Content Discovery | TryHackMe Write-Up • Farros

This is my write-up for the Content Discovery room on TryHackMe:
https://tryhackme.com/room/contentdiscovery ↗

Task 1: What Is Content Discovery?#

Content discovery in web application security is the process of finding hidden or unintended public content, such as staff portals, backup files, configuration files, or admin panels. There are three main methods for discovering this content: Manually, Automated, and OSINT (Open-Source Intelligence).

What is the Content Discovery method that begins with M?

Manually

What is the Content Discovery method that begins with A?

Automated

**What is the Content Discovery method that begins with O?

OSINT

Task 2: Manual Discovery - Robots.txt#

The robots.txt file is used to instruct search engine crawlers on which pages they are allowed or forbidden to index. For penetration testers, checking this file manually is an excellent way to discover restricted directories or hidden pages (like administration portals) that the website owners want to keep hidden from public search engine results.

What is the directory in the robots.txt that isn’t allowed to be viewed by web crawlers?

alt text

/staff-portal

Task 3: Manual Discovery - Favicon#

A favicon is a small brand icon displayed in the browser tab. When developers build websites using frameworks and forget to change the default favicon, it can reveal the underlying framework stack being used. By downloading the favicon and generating its MD5 hash, you can compare it against the OWASP Favicon Database to identify the framework.

What framework did the favicon belong to?

alt text

First, we open the page source to obtain the favicon URL.

alt text

Next, we run the following script to generate the MD5 hash of the favicon:

curl https://static-labs.tryhackme.cloud/sites/favicon/images/favicon.ico | md5sum

bash

alt text

After that, we obtain this hash: f276b19aabcb4ae8cda4d22625c6735f

We can then search for this hash in the OWASP favicon database: https://owasp.org/www-community/favicons_database ↗

alt text

cgiirc

Task 4: Manual Discovery - Sitemap.xml#

Unlike robots.txt which restricts access, the sitemap.xml file provides a list of all the pages and files a website owner explicitly wants search engines to index.

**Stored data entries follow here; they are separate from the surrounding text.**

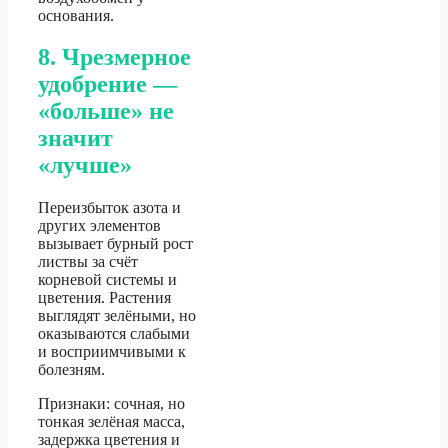
основания.
8. Чрезмерное
удобрение —
«больше» не
значит
«лучше»
Переизбыток азота и
других элементов
вызывает бурный рост
листвы за счёт
корневой системы и
цветения. Растения
выглядят зелёными, но
оказываются слабыми
и восприимчивыми к
болезням.
Признаки: сочная, но
тонкая зелёная масса,
задержка цветения и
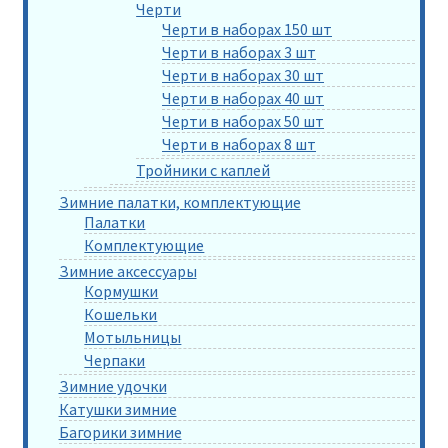
Черти
Черти в наборах 150 шт
Черти в наборах 3 шт
Черти в наборах 30 шт
Черти в наборах 40 шт
Черти в наборах 50 шт
Черти в наборах 8 шт
Тройники с каплей
Зимние палатки, комплектующие
Палатки
Комплектующие
Зимние аксессуары
Кормушки
Кошельки
Мотыльницы
Черпаки
Зимние удочки
Катушки зимние
Багорики зимние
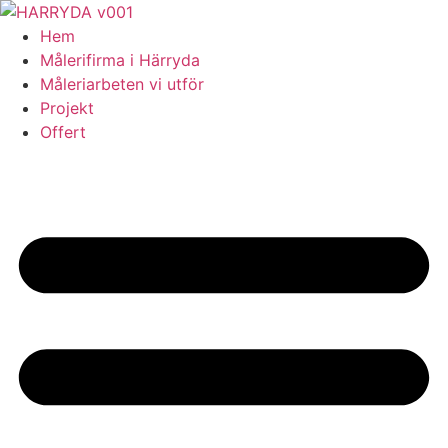
Skip
to
Hem
content
Målerifirma i Härryda
Måleriarbeten vi utför
Projekt
Offert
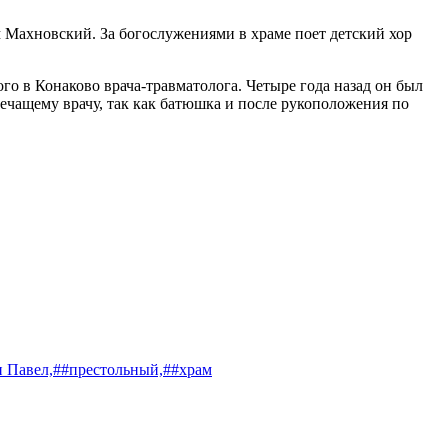
м Махновский. За богослужениями в храме поет детский хор
о в Конаково врача-травматолога. Четыре года назад он был
ечащему врачу, так как батюшка и после рукоположения по
и Павел,
##престольный,
##храм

Exploring the sitemap can map out the site’s structure and occasionally reveal old, hidden, or hard-to-navigate pages that are still active behind the scenes.

What is the path of the secret area that can be found in the sitemap.xml file?

alt text

/s3cr3t-area

Task 5: Manual Discovery - HTTP Headers#

When a web server responds to a request, it returns HTTP headers that can expose sensitive information about the underlying technologies, such as the web server software (e.g., NGINX) or programming language versions (e.g., PHP). Running a verbose HTTP request (like a curl -v command) allows you to inspect these headers for potential vulnerabilities.

What is the flag value from the X-FLAG header?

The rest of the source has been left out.